Q. What are the two types of MRSA (HA-MRSA and CA-MRSA)? 

A. Until the 1990s, MRSA was found mostly in hospitals and healthcare facilities, including nursing homes, dialysis units, and wound-care units. This type of MRSA is called healthcare associated MRSA (HA-MRSA). For the most part, HA-MRSA caused infections in people with weakened immune systems, older individuals, and also in people who had recently undergone surgery.

In the 1990’s healthy people with no connection to hospitals or healthcare facilities also started getting MRSA infections. Some people at risk are athletes on sports teams, children in daycare, army recruits, and people in prisons. This type of MRSA is called community acquired MRSA (CA-MRSA).

Q. What can be done to help stop the spread of MRSA?

A. Prevention of any exposure is very difficult, short of living in a plastic bubble. But you can reduce your risk of becoming infected by doing a few simple things:

  • Wash your hands often. Use an alcohol-based hand sanitizer when soap and water are not available
  • Keep cuts and scrapes clean and bandaged until the skin heals
  • Avoid touching other people’s scrapes and wounds or bandages without washing hands afterward
  • Do not share personal items, such as razors, towels, athletic equipment
  • Shower with soap and water after all athletic events
  • Clean high-touch surfaces regularly

Q. If someone suspects that they may be infected with MRSA, what should they do?

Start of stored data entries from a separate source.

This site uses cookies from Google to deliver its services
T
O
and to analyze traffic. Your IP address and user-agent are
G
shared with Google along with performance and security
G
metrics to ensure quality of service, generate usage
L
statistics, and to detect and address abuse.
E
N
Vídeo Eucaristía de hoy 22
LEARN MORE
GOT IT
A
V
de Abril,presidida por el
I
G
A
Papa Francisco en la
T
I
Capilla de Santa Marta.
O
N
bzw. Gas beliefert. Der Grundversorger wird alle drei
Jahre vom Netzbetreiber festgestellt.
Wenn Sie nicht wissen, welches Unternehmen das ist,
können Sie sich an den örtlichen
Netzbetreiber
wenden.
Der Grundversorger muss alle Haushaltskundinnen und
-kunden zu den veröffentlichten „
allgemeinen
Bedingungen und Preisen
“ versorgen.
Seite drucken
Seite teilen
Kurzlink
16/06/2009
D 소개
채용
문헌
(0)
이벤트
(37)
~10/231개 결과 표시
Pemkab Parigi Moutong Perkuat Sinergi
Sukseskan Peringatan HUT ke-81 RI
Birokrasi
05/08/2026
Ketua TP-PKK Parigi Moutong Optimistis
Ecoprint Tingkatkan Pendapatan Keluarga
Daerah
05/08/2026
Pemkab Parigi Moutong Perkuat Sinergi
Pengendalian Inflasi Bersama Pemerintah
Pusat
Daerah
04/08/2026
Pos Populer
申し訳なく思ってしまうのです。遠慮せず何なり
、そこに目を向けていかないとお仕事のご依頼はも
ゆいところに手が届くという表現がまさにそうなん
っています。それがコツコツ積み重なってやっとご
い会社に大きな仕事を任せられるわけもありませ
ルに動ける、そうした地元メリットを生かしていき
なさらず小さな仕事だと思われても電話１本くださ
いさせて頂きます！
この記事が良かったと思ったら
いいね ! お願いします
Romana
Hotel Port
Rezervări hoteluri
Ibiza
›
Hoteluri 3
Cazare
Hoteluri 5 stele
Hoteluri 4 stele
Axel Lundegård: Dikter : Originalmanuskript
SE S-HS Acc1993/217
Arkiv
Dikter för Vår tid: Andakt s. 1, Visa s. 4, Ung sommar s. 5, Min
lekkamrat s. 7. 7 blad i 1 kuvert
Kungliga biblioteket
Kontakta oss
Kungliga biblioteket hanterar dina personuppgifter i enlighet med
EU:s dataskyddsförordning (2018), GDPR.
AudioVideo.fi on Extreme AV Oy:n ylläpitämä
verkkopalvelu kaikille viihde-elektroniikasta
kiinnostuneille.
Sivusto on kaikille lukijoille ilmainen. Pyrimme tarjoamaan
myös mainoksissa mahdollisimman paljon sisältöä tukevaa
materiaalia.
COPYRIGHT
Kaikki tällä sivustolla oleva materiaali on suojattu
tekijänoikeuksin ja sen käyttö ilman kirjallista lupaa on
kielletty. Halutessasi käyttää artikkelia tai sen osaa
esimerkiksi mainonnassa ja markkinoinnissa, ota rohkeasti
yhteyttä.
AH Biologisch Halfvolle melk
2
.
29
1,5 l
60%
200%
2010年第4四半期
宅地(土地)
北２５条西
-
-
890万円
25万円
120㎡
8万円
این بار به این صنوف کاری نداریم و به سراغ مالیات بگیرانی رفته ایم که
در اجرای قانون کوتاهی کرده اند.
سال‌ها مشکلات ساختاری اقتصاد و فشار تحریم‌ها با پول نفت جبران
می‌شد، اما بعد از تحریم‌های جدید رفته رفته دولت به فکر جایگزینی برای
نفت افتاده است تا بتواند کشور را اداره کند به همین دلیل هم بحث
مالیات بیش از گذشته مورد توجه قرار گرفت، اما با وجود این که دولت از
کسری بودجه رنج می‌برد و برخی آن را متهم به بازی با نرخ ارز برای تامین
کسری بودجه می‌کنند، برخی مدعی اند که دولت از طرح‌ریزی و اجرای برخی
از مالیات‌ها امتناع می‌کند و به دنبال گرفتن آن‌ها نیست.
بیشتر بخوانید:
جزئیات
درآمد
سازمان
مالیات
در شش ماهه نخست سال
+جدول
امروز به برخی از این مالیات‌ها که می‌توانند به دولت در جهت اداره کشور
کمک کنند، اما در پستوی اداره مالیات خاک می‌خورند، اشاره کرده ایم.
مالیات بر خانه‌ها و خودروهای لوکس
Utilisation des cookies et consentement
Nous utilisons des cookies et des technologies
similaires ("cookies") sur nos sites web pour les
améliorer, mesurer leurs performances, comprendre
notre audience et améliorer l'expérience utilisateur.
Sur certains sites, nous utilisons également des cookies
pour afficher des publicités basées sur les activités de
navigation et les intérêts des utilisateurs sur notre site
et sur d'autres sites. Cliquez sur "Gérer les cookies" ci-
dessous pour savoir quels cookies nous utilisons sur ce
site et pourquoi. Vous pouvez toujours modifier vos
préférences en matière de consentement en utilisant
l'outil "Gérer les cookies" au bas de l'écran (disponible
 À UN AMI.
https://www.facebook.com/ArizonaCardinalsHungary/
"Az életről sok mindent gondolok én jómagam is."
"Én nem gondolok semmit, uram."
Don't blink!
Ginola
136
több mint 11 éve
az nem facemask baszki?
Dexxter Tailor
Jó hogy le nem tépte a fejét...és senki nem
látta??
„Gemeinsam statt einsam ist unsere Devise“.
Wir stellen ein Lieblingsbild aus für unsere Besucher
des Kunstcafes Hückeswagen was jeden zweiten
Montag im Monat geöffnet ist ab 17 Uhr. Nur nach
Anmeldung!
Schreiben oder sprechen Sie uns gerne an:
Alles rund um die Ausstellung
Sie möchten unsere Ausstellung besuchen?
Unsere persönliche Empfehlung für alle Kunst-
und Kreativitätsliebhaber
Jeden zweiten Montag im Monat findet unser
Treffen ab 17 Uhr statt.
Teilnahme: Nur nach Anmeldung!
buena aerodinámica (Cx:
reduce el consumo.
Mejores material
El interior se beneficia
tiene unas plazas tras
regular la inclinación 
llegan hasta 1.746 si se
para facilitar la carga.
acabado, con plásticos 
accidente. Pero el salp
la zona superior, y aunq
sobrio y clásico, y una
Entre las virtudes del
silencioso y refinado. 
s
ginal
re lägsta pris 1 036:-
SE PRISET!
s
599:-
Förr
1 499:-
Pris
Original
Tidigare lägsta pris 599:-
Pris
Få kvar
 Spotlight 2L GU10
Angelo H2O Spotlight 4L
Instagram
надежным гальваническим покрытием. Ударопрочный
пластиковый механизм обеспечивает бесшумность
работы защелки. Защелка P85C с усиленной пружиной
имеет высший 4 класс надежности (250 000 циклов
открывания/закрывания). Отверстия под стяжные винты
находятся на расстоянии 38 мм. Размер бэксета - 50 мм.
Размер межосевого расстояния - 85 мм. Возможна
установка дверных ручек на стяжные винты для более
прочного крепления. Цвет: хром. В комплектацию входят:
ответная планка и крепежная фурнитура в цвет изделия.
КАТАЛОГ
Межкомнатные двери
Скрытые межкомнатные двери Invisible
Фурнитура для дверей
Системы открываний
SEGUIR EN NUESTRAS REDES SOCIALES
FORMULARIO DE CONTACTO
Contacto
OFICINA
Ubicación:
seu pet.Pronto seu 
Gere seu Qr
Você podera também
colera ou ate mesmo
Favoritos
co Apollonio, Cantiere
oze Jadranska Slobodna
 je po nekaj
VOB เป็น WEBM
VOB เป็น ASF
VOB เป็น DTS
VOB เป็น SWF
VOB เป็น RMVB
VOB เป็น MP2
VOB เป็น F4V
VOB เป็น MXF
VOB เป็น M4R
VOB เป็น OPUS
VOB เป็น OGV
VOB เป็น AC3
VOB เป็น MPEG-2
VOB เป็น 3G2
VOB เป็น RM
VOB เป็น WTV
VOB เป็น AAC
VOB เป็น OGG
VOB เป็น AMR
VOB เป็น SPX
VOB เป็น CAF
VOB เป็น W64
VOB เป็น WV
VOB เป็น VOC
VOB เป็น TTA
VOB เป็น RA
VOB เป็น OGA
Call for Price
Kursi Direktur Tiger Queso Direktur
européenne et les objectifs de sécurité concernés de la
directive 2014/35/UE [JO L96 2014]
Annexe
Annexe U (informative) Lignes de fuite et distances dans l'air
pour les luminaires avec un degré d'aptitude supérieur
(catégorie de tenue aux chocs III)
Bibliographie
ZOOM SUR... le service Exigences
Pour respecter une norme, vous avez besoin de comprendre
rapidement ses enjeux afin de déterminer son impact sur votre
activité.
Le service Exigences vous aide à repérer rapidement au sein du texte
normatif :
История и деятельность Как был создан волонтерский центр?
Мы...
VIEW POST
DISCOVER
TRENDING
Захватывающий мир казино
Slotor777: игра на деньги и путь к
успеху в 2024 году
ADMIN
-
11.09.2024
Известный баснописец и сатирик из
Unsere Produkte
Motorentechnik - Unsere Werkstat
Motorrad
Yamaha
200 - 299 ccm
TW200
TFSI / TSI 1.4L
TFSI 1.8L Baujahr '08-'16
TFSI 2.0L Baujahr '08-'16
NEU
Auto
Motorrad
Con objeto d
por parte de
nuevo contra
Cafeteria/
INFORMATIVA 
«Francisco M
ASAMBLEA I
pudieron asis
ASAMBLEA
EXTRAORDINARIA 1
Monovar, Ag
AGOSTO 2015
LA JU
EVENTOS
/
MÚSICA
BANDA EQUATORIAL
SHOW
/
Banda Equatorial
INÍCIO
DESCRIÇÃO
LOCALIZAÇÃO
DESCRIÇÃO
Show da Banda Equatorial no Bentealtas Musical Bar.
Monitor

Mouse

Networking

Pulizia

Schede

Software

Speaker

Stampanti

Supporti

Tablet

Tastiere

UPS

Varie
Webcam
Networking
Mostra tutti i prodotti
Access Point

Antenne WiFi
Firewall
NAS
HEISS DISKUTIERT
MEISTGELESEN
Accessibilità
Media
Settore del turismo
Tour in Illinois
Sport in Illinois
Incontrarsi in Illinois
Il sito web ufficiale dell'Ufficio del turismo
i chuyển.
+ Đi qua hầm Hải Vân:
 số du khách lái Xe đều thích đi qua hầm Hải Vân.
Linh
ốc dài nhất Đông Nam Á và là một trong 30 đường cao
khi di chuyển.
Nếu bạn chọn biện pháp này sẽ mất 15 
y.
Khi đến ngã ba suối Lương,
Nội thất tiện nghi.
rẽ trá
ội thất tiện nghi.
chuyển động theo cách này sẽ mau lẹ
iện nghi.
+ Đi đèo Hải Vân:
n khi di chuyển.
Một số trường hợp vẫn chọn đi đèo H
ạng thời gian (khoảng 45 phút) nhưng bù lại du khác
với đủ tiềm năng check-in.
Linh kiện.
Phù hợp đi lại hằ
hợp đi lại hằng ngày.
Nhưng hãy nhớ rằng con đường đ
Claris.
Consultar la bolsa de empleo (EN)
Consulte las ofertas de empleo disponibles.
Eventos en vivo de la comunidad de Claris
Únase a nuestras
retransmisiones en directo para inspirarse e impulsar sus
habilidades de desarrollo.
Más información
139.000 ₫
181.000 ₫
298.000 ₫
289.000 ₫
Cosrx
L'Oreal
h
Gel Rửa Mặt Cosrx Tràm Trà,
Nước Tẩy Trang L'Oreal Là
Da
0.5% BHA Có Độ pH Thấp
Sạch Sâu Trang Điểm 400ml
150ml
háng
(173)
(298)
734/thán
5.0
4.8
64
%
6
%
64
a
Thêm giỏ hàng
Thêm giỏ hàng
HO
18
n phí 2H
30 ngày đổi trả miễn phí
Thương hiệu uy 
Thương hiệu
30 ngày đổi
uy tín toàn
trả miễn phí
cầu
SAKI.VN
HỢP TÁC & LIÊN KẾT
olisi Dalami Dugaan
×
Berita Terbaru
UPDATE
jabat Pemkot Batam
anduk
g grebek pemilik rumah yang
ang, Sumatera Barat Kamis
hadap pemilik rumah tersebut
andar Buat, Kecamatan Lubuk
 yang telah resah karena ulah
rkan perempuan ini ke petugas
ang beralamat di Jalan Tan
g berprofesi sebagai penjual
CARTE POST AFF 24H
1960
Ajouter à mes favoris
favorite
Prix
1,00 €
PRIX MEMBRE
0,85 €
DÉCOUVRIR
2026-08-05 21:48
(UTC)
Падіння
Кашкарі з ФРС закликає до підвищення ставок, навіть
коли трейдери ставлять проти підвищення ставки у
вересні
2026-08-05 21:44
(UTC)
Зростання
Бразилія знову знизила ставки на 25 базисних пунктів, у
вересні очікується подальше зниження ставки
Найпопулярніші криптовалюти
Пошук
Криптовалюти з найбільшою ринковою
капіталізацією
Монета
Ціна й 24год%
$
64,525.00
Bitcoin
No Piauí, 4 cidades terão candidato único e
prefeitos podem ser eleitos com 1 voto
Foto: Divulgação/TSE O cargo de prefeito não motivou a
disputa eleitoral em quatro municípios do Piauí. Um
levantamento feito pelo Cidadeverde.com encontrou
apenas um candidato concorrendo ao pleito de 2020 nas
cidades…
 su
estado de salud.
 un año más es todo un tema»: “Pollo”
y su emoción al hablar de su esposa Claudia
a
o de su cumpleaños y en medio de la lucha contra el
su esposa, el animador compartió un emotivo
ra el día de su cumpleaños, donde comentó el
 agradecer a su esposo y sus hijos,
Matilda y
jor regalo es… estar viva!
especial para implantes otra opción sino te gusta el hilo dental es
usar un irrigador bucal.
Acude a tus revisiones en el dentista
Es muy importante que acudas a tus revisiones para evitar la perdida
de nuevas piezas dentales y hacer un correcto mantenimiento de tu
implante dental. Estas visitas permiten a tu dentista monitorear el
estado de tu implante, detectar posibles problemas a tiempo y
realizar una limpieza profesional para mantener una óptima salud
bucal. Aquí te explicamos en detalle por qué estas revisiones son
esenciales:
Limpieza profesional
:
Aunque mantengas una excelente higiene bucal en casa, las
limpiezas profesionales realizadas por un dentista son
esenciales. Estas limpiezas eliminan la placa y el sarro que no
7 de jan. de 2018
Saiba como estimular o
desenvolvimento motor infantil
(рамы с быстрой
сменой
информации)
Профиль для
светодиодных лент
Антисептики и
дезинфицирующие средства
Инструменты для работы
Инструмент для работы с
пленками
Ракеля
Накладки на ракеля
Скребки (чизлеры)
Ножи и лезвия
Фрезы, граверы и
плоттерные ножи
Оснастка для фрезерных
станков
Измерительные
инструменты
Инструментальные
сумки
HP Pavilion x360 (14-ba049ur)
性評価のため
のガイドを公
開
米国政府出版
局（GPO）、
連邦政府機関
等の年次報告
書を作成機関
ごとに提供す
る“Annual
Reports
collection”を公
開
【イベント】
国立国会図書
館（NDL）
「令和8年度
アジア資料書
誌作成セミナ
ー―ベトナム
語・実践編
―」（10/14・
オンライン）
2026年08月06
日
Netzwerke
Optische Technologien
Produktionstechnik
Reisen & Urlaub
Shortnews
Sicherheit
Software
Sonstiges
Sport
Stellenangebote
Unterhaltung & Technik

A. If you think you have a significant infection, seek medical help right away. Health-care professionals can work to determine what type of bacteria is involved and provide the right treatment. Certain antibiotics can be used to control CA-MRSA and HA-MRSA. The more an infection advances, the harder it becomes to treat. Depending on the type and severity of the MRSA infection, in-hospital treatment may be needed. Getting treatment early may help stop a MRSA from becoming a serious or life-threatening infection.

 

Jay Purdy, MD, PhD is Senior Director in anti-infectives at Pfizer.